“Farmers in the United States are growing old, largely because men once fully committed to farming leave it reluctantly and slowly, but also because young men refuse to enter farming as long as income prospects are so poor,” he said. Those sentiments mirrored exactly several stories I had seen in recent newspapers.
Then I noticed the date of the article I was reading, which I had found online. It had been published in February … 1963.
I couldn’t ask the author, who name was Marion Coleman, if the policy changes he was hoping for happened, because he’d been dead about ten years. But he certainly knew that farm crises are nothing new.
Personally, I don’t know Allis from Chalmers, and once, when visiting a farm, was mildly surprised to learn that bacon did not come wrapped in cellophane. But what I do know is history.
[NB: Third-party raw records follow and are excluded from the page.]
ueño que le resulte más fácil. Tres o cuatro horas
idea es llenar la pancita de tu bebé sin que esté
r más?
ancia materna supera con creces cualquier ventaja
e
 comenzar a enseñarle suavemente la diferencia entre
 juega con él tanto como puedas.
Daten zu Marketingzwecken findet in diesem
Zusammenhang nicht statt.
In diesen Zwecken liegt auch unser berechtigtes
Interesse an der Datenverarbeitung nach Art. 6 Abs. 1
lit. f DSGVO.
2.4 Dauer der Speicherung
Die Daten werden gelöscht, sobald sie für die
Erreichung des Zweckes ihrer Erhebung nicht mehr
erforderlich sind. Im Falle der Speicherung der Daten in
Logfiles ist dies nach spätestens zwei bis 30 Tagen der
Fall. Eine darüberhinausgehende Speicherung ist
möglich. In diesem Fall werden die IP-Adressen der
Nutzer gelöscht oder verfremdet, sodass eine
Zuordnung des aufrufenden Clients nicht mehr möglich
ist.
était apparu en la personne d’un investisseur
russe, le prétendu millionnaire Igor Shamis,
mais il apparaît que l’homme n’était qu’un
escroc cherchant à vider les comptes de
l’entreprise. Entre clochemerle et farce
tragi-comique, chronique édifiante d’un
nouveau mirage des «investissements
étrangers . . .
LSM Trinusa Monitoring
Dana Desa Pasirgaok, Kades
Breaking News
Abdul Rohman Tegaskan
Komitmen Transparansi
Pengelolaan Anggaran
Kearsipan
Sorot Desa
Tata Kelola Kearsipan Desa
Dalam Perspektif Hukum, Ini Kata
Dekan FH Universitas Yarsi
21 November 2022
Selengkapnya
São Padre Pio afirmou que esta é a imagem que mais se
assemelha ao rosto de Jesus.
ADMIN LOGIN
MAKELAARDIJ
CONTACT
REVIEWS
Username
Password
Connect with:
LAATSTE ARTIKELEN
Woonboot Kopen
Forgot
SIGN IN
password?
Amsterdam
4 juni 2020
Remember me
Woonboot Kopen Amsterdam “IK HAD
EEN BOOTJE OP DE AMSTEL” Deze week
And the history of western civilization is pretty much the history of young people leaving the farm. Karl Marx wrote grumpily about the “idiocy of rural life.” After World War I, Songwriter Walter Donaldson, who was probably more fun at parties, asked “How you going to keep them down on the farm after they’ve seen Paree?”
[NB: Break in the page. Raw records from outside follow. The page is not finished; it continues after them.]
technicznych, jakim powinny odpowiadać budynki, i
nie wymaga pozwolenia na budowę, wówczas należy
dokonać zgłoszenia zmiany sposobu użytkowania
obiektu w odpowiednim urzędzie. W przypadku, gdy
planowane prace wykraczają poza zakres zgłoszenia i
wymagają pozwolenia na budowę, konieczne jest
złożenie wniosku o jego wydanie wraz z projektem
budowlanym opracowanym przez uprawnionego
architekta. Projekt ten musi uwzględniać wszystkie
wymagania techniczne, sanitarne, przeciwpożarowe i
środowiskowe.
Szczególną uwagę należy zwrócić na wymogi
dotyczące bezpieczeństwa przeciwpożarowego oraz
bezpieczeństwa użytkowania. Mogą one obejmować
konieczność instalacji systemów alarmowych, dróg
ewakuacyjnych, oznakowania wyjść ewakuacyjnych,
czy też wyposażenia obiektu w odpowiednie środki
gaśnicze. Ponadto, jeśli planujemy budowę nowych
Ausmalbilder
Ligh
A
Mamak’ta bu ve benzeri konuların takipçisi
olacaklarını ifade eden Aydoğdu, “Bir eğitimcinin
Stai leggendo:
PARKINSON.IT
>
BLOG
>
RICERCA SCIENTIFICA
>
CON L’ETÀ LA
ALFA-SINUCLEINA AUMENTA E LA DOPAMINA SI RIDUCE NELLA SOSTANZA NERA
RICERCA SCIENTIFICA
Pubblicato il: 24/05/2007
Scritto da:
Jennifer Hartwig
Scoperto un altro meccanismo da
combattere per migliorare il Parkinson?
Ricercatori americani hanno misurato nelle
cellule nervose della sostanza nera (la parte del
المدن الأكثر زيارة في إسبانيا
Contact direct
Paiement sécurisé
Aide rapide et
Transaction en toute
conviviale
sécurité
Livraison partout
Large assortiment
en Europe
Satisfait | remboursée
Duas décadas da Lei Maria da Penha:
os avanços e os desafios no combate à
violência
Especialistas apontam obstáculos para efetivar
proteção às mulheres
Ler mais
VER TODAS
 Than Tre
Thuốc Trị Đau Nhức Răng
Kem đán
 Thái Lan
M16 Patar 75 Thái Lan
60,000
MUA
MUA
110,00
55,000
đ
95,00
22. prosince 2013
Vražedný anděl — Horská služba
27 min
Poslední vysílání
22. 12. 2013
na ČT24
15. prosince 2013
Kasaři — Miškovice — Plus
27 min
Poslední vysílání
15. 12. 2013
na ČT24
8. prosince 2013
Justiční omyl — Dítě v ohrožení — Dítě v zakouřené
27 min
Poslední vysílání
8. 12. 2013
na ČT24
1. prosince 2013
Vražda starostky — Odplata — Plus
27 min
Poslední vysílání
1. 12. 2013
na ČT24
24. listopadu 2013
The number of Americans who farm full-time for a living has steadily declined, in large part because the remaining farmers are so productive. True, according to the federal farm census bureau, the average age of our farmers is increasing.
But so is the average age of the nation, and the average farmer is still younger than the average presidential candidate. Thanks to technology and better nutrition, people in their 50s today are usually physically younger than their grandparents at the same age.
It would be a tragedy if most of our farmers abandoned their farms because they could no longer make a living from agriculture. It would also be sad if they had to sell out to vast factory-like corporate operations.